Robert Michael Ballantyne was born at Edinburgh, April 24, 1825. His father, Alexander Ballantyne, was brother and junior partner of John and James Ballantyne, the printers and friends of Sir Walter Scott. His mother was Randall Scott Grant, daughter of a Dr. Grant of Inverness. Of his boyhood there is not much to tell. His sister, Randall Ballantyne, who possessed a good deal of literary ability, used to speak of him as a bright and clever boy, not much given to hard study, but fond of reading and of story-telling, with a decided turn for adventure and romance; always affectionate and upright. He attended the Edinburgh Academy for some time; but his regular schooling was meagre, and one of the regrets of his life was that he had made so little use of his opportunities in this respect, such as they were. The ease and fluency with which he wrote were mainly the result of practice, and they increased as his years advanced.
While Ballantyne was still a boy, the family circumstances made it necessary that he should begin the battle of life on his own account. He tells us in his Personal Reminiscences that his father was one day reading in the newspapers an account of the exploration of the north coast of America by Messrs. Dease and Simpson. Dropping his paper and looking over his spectacles, he said to his son,—
“How would you like to go into the service of the Hudson Bay Company, and discover the North-West Passage?” Dease and Simpson were officers of the Company when they made their discoveries.
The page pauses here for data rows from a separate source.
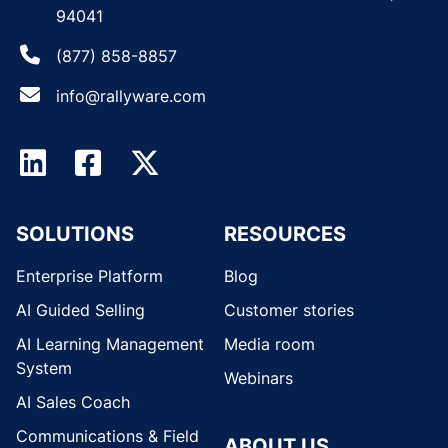
94041
(877) 858-8857
info@rallyware.com
SOLUTIONS
RESOURCES
Enterprise Platform
Blog
AI Guided Selling
Customer stories
AI Learning Management
Media room
System
Webinars
AI Sales Coach
Communications & Field
ABOUT US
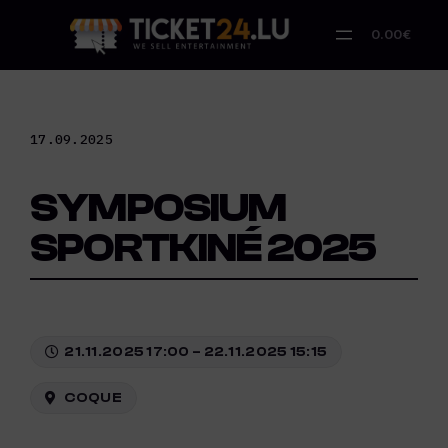
Skip
to
0.00€
content
17.09.2025
SYMPOSIUM
SPORTKINÉ 2025
21.11.2025 17:00 – 22.11.2025 15:15
COQUE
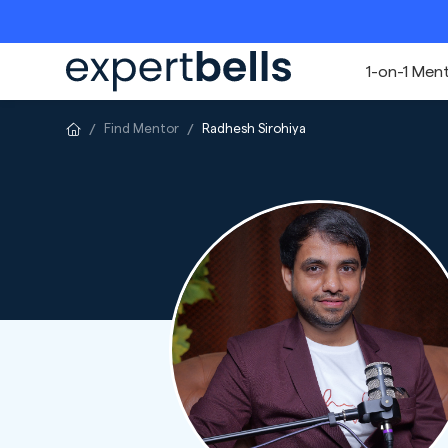
1-on-1 Men
Find Mentor
Radhesh Sirohiya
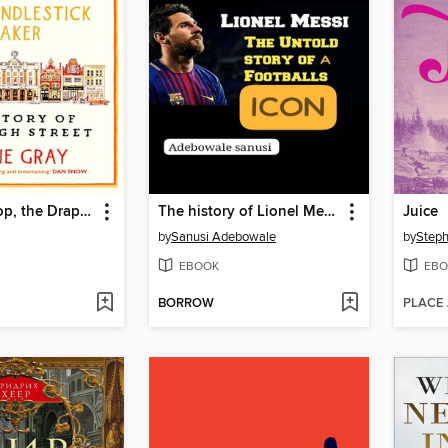
The Bookshop, the Draper, the Candlestick Maker
The history of Lionel Messi club career
Juice
by
Sanusi Adebowale
by
Steph
EBOOK
EBO
BORROW
PLACE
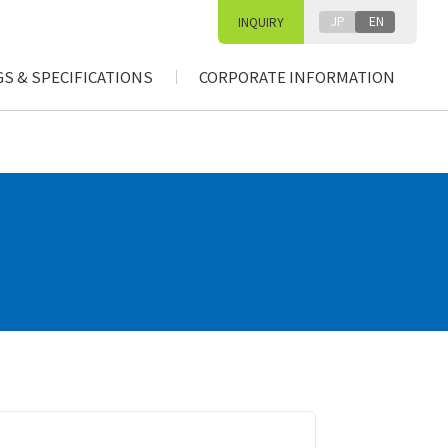
JP
EN
INQUIRY
S & SPECIFICATIONS
CORPORATE INFORMATION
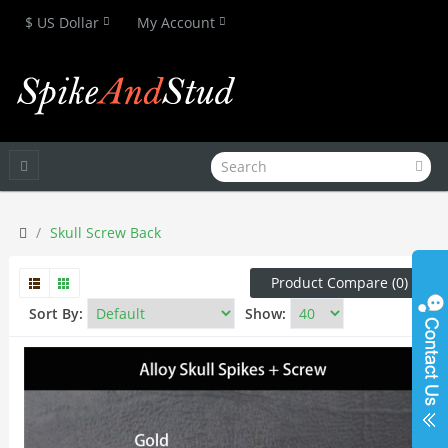
$ US Dollar
My Account
Skull Screw Back
Product Compare (0)
Sort By:
Show:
“All right, father,” said the boy – or words indicating acquiescence. It happened that a relative of the family held a high post in the Company’s service, and through him young Ballantyne obtained a clerkship under the Company with a salary of £20 a year. He sailed for Hudson Bay in 1841, when he was sixteen years of age. The appointment was in all respects a fortunate one. The country and the life suited his adventurous disposition, and were the means besides of developing a literary faculty of which he had previously been unconscious. In fact, his sojourn in the wilds of North America was what made him a story-teller and a writer of books for boys.
It is unnecessary to describe with any detail the events of the six years spent in the Hudson Bay Territory. Ballantyne has himself told the story of that time in his own charming way in Hudson Bay. He sailed from Gravesend in June 1841 in the Prince Rupert, one of the sailing ships of the Company, and after a rough and stormy voyage he landed at York Factory in August. The posts at which most of his time was spent were York Factory, where he remained for two years at a stretch; Norway House, near the north end of Lake Winnipeg; Fort Garry, in the Red River Settlement (now Manitoba); Tadousac, at the mouth of the Saguenay River; and Seven Islands, on the Gulf of St. Lawrence. He sailed from New York for England in May 1847, almost exactly six years after his departure from Gravesend.
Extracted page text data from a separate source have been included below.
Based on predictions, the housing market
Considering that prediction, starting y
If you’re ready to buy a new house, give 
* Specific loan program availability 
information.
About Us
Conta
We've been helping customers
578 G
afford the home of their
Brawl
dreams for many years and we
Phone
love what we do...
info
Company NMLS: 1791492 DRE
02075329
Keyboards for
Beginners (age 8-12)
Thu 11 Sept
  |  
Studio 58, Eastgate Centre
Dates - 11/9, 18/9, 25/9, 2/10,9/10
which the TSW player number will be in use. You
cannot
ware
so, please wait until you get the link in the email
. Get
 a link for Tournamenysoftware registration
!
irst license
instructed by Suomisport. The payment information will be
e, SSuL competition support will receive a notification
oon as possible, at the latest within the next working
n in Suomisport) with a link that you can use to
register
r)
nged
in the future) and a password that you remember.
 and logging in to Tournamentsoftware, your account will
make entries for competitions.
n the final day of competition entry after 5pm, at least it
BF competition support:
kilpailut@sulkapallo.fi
Ballantyne himself described his Hudson Bay life as “a hard, rough, healthy life.” He and his comrades spent most of their time in trading in furs with the Red Indians. A little office-work had to be done, but much more of canoeing, boating, fishing, shooting, and, he adds, “wishing, and skylarking. It was a ‘jolly’ life, no doubt, while it lasted, but not elevating.”
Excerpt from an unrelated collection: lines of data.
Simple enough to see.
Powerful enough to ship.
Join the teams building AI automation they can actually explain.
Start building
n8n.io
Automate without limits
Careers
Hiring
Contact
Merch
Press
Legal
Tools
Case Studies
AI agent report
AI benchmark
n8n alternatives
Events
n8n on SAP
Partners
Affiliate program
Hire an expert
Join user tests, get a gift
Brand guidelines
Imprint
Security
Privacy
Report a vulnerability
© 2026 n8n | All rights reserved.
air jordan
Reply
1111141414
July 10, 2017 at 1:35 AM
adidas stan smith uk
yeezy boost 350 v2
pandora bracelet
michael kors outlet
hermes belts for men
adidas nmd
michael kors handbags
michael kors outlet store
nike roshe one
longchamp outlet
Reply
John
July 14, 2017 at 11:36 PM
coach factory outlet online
How then did it make him an author? The answer is found in the necessity he felt to adopt some occupation to relieve the loneliness of existence. In those days they had a mail only twice in the year – one in summer by the Company’s ship, and one in winter through the trackless wilderness by sledge and snow-shoe. With a winter of eight months’ duration, and a temperature often of 50 below zero, time was apt to hang heavily on his hands. With a view to lighten it a little, he wrote long letters to his mother in Scotland – necessarily long because of the interval between the mails. Whenever he felt a touch of home-sickness, he got out his sheets of “imperial” paper and “entered into spiritual intercourse with ‘home.’ To this long-letter writing,” he adds, “I attribute whatever small amount of facility in composition I may have acquired.”
These letters, however, did not form his book. The idea of a regular and continuous narrative did not occur to him until near the end of his stay in Canada. During the wearisome months he spent at Seven Islands, on the Gulf of St. Lawrence, in 1846, with no companion but his French-Canadian “man Friday” and factotum, and no neighbour nearer than within seventy or eighty miles, he was desperately lonely. He had no books, or newspapers, or magazines, or literature of any kind; no game to shoot, and no boat to fish from. “But I had pen and ink, and, by great good fortune, was in possession of a blank-paper book fully an inch thick.” He knew that his mother would read any amount of his outpourings, and he wrote without stint. Even then he had no idea that his manuscript would ever become a printed book. “It was merely a free-and-easy record of personal adventure and everyday life, written, like all else that I penned, solely for the uncritical eye of that long-suffering and too indulgent mother.”
After he had been at home for two or three years, the manuscript book was handed round among relatives and privileged friends. It came under the eye of “a printer-cousin,” who offered to print it, and ere long Hudson Bay was published by the Blackwoods, was praised by the press, and turned out a distinct success commercially (1850).
His literary consciousness, however, was not yet awakened. He looked on himself as a business man, and accepted a partnership in the firm of Thomas Constable and Co., printers in Edinburgh. After the publication of Hudson Bay he allowed several years to pass without putting pen to paper in the way of literary effort. Even then the effort was not spontaneous: it was the result of a suggestion from the outside. The late Mr. William Nelson had been impressed with the interesting character of Hudson Bay, and with the undoubted literary power it revealed. Happening to meet Ballantyne in 1854, he asked him how he would like the idea of taking to literature as a profession. Ballantyne was taken by surprise, and answered vaguely; but when the suggestion was promptly followed by “an order” for a story, he agreed to make trial, and the result was The Young Fur-Traders – Ballantyne’s first story-book for young folks, published by Thomas Nelson and Sons in 1855. The rest of his life was spent in writing similar books, at the rate of one or two a year. He estimated that, besides occasional articles, he had written “something like eighty complete stories.”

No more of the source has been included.